• WHAT IS REQUIRED: In the entries that follow, copy exactly each line from the first through the line with "центры детские".

[Records from a dataset]
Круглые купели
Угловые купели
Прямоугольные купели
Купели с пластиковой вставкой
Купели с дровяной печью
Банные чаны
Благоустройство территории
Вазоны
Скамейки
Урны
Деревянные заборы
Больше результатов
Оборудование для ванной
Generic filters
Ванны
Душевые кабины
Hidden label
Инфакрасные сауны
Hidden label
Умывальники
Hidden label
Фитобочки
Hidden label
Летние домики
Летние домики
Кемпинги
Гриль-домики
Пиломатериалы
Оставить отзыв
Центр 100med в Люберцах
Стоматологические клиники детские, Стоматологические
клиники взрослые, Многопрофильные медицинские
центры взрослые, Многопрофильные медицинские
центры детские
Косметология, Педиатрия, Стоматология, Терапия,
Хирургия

• OUTPUT FOR THIS TASK:
Круглые купели
Угловые купели
Прямоугольные купели
Купели с пластиковой вставкой
Купели с дровяной печью
Банные чаны
Благоустройство территории
Вазоны
Скамейки
Урны
Деревянные заборы
Больше результатов
Оборудование для ванной
Generic filters
Ванны
Душевые кабины
Hidden label
Инфакрасные сауны
Hidden label
Умывальники
Hidden label
Фитобочки
Hidden label
Летние домики
Летние домики
Кемпинги
Гриль-домики
Пиломатериалы
Оставить отзыв
Центр 100med в Люберцах
Стоматологические клиники детские, Стоматологические
клиники взрослые, Многопрофильные медицинские
центры взрослые, Многопрофильные медицинские
центры детские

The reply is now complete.